Task directions: Your reply must hold the lines from the one containing "iPhone 18 Pro" to the end of the entries, copied exactly, with pictures excluded.

Materials provided:
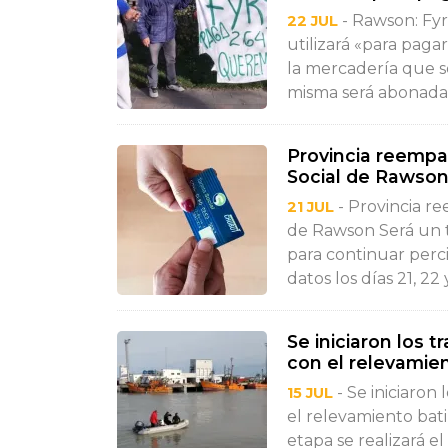
- Rawson: Fyrs
22 JUL
utilizará «para paga
la mercadería que se
misma será abonada 
Provincia reempad
Social de Rawso
- Provincia re
21 JUL
de Rawson Será un tr
para continuar perc
datos los días 21, 22 y
Se iniciaron los
con el relevamien
- Se iniciaron
15 JUL
el relevamiento bat
etapa se realizará e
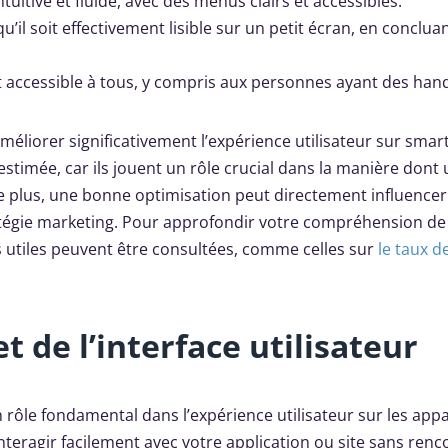
ntuitive et fluide, avec des menus clairs et accessibles.
’il soit effectivement lisible sur un petit écran, en conclua
t accessible à tous, y compris aux personnes ayant des han
liorer significativement l’expérience utilisateur sur sma
stimée, car ils jouent un rôle crucial dans la manière dont 
De plus, une bonne optimisation peut directement influencer
ratégie marketing. Pour approfondir votre compréhension de
 utiles peuvent être consultées, comme celles sur
le taux d
 de l’interface utilisateur
un rôle fondamental dans l’expérience utilisateur sur les appa
nteragir facilement avec votre application ou site sans renc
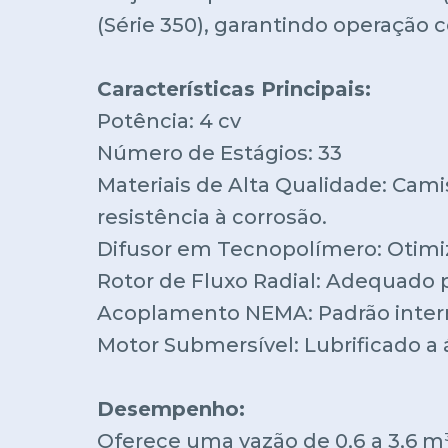
(Série 350), garantindo operação
Características Principais:
Potência: 4 cv
Número de Estágios: 33
Materiais de Alta Qualidade: Camis
resistência à corrosão.
Difusor em Tecnopolímero: Otimi
Rotor de Fluxo Radial: Adequado 
Acoplamento NEMA: Padrão interna
Motor Submersível: Lubrificado a á
Desempenho:
Oferece uma vazão de 0,6 a 3,6 m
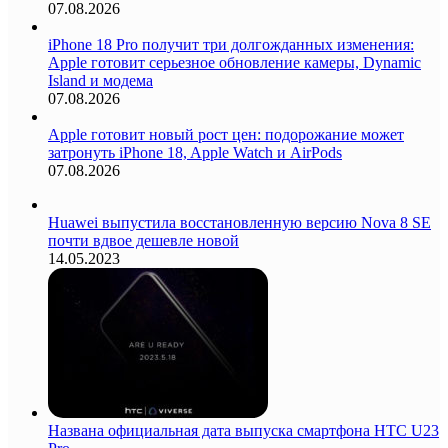
07.08.2026
iPhone 18 Pro получит три долгожданных изменения:
Apple готовит серьезное обновление камеры, Dynamic
Island и модема
07.08.2026
Apple готовит новый рост цен: подорожание может
затронуть iPhone 18, Apple Watch и AirPods
07.08.2026
Huawei выпустила восстановленную версию Nova 8 SE
почти вдвое дешевле новой
14.05.2023
Названа официальная дата выпуска смартфона HTC U23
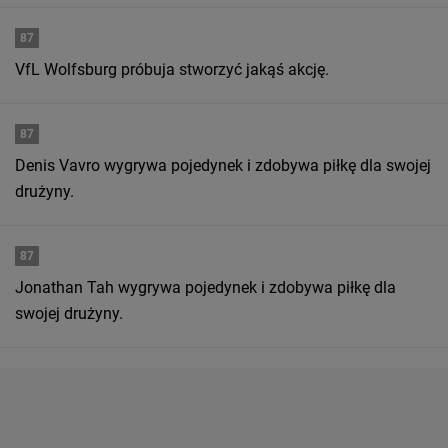
87
VfL Wolfsburg próbuja stworzyć jakąś akcję.
87
Denis Vavro wygrywa pojedynek i zdobywa piłkę dla swojej
drużyny.
87
Jonathan Tah wygrywa pojedynek i zdobywa piłkę dla
swojej drużyny.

Task output:
iPhone 18 Pro получит три долгожданных изменения:
Apple готовит серьезное обновление камеры, Dynamic
Island и модема
07.08.2026
Apple готовит новый рост цен: подорожание может
затронуть iPhone 18, Apple Watch и AirPods
07.08.2026
Huawei выпустила восстановленную версию Nova 8 SE
почти вдвое дешевле новой
14.05.2023
Названа официальная дата выпуска смартфона HTC U23
87
VfL Wolfsburg próbuja stworzyć jakąś akcję.
87
Denis Vavro wygrywa pojedynek i zdobywa piłkę dla swojej
drużyny.
87
Jonathan Tah wygrywa pojedynek i zdobywa piłkę dla
swojej drużyny.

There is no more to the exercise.